1986: The U.S. Census Bureau reported the nation's population at 240,468,000 and the median age had reached an all-time high of 31 years.
1987: A federal appeals court in Washington rejected Lieutenant Colonel Oliver North's argument that the independent counsel investigating the Iran-Contra affair was operating under an invalid Justice Department regulation.
1988: Eight British soldiers were killed by an Irish Republican Army land mine that destroyed a military bus near Omagh, County Tyrone in Northern Ireland.
1989: Video executive Jose Menendez and his wife, Kitty, were shot to death in their Beverly Hills, Calif., mansion by their sons, Lyle and Erik. The brothers' first murder trials ended in hung juries; they face re-trial.

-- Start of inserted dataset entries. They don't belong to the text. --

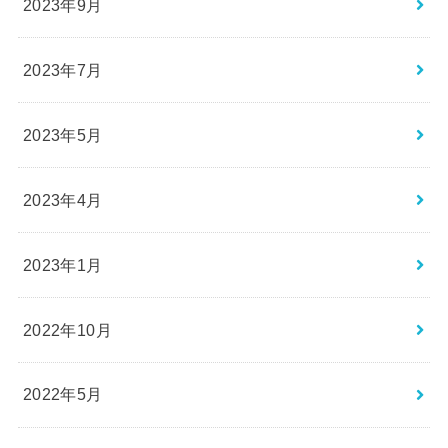
2023年9月
2023年7月
2023年5月
2023年4月
2023年1月
2022年10月
2022年5月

1989: British conservationist George Adamson, 83, was shot and killed by bandits in Kenya.
1989: 51 people died when a pleasure boat sank in the Thames River in London.
1990: Ending administration resistance to the term, President Bush declared that Americans and other foreigners held by Iraq are "hostages" and warned that he would hold Iraq responsible for their "safety and well-being."
1991: More than 100,000 people rallied outside the Russian parliament building as protests against the Soviet coup increased. President Bush said he would never deal with the coup leaders.
1992: The early hours of August 20th, the Republican national convention in Houston renominated President Bush and Vice President Quayle. On the evening of the 20th, Bush delivered a hard-hitting speech in which he attacked the Democrats and promised to seek across-the-board tax cuts if re-elected.
1993: Conjoined twins Angela and Amy Lakeberg were separated at The Children's Hospital of Philadelphia in an operation that sacrificed Amy, since the sisters shared a common heart and liver tissue. (Although the separation appeared to be successful, Angela died in June 1994.)
1994: Benjamin Chavis Jr. was fired as head of the NAACP after a turbulent 16-month tenure.
1995: In northern India, 348 people were killed when a passenger train rammed another that had stopped on the tracks after hitting a cow.
1995: The remnants of an American peace delegation headed home from Bosnia-Herzegovina with the bodies of three diplomats killed in an accident.
1996: President Clinton approved the first minimum-wage increase in five years, raising the hourly minimum by 90 cents to $5.15 per hour over 13 months.
1996: Susan McDougal was sentenced in Little Rock, Arkansas, to two years in prison in a Whitewater fraud case.
1997: United Parcel Service drivers put away their picket signs, put on their brown shirts and shorts, and called on customers again as the delivery giant began to sluggishly recover from its costly strike.
1998: Retaliating 13 days after the deadly embassy bombings in East Africa, US forces launched cruise missile strikes against alleged terrorist camps in Afghanistan and what was described as a chemical plant in Sudan.
1998: Monica Lewinsky went before a grand jury for a second round of explicit testimony about her White House trysts with President Clinton.
1999: The CIA pulled the security clearances for former Director John Deutch for keeping secret files on an unsecured home computer.
1999: Three Japanese banks announced a broad alliance plan that would create the world's largest banking group with assets of well over $1 trillion.